#### [BRIEF]
Go through the entries and count the lines with the string "Peinado" in them. Give only that number.

---- RECORDS FOR THE TASK

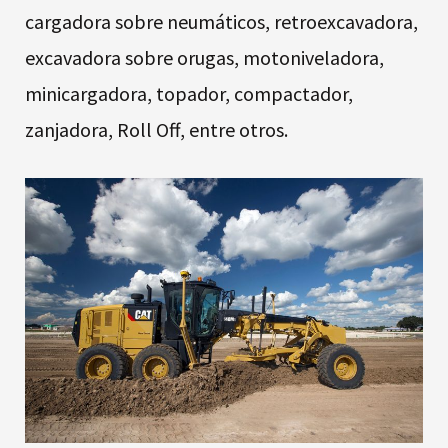
cargadora sobre neumáticos, retroexcavadora,
excavadora sobre orugas, motoniveladora,
minicargadora, topador, compactador,
zanjadora, Roll Off, entre otros.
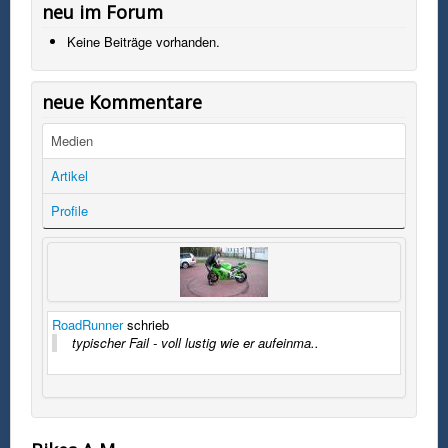
neu im Forum
Keine Beiträge vorhanden.
neue Kommentare
Medien
Artikel
Profile
RoadRunner
schrieb
typischer Fail - voll lustig wie er aufeinma..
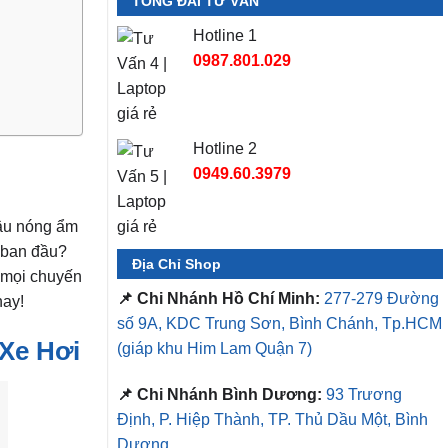
TỔNG ĐÀI TƯ VẤN
Hotline 1
0987.801.029
Hotline 2
0949.60.3979
hậu nóng ẩm
ư ban đầu?
Địa Chỉ Shop
o mọi chuyến
📌 Chi Nhánh Hồ Chí Minh:
277-279 Đường
nay!
số 9A, KDC Trung Sơn, Bình Chánh, Tp.HCM
Xe Hơi
(giáp khu Him Lam Quận 7)
📌 Chi Nhánh Bình Dương:
93 Trương
Định, P. Hiệp Thành, TP. Thủ Dầu Một, Bình
Dương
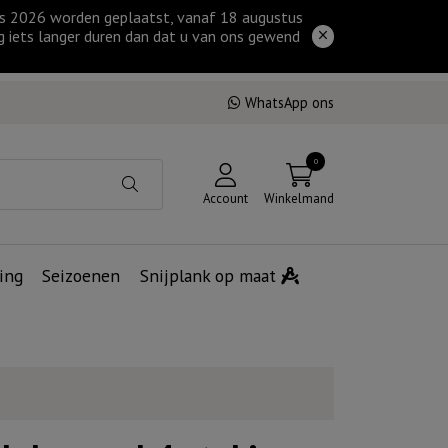
tus 2026 worden geplaatst, vanaf 18 augustus
g iets langer duren dan dat u van ons gewend
WhatsApp ons
0
Account
Winkelmand
ing
Seizoenen
Snijplank op maat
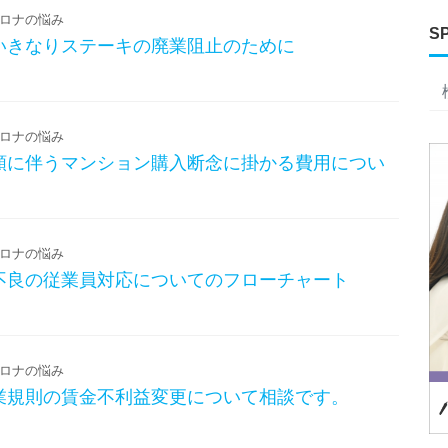
ロナの悩み
S
いきなりステーキの廃業阻止のために
ロナの悩み
額に伴うマンション購入断念に掛かる費用につい
ロナの悩み
不良の従業員対応についてのフローチャート
ロナの悩み
業規則の賃金不利益変更について相談です。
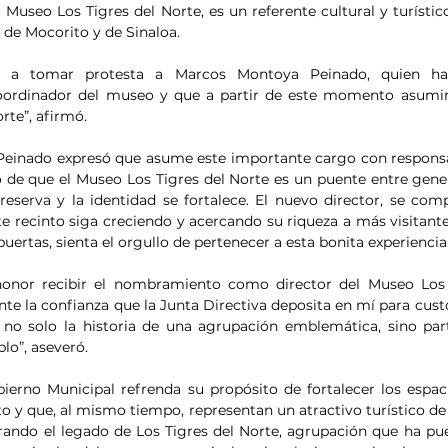
l Museo Los Tigres del Norte, es un referente cultural y turístic
 de Mocorito y de Sinaloa.
 a tomar protesta a Marcos Montoya Peinado, quien has
dinador del museo y que a partir de este momento asumirá 
rte”, afirmó.
Peinado expresó que asume este importante cargo con responsab
de que el Museo Los Tigres del Norte es un puente entre gener
reserva y la identidad se fortalece. El nuevo director, se com
e recinto siga creciendo y acercando su riqueza a más visitante
ertas, sienta el orgullo de pertenecer a esta bonita experiencia.
onor recibir el nombramiento como director del Museo Los T
 la confianza que la Junta Directiva deposita en mí para custod
 no solo la historia de una agrupación emblemática, sino par
lo”, aseveró.  
ierno Municipal refrenda su propósito de fortalecer los espaci
o y que, al mismo tiempo, representan un atractivo turístico de 
nrando el legado de Los Tigres del Norte, agrupación que ha pu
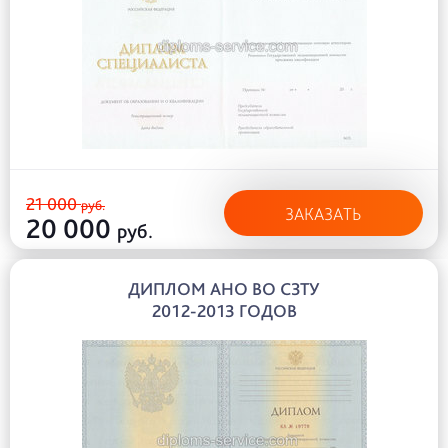
21 000
руб.
ЗАКАЗАТЬ
20 000
руб.
ДИПЛОМ АНО ВО СЗТУ
2012-2013 ГОДОВ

--------

#### [ANSWER AREA]
2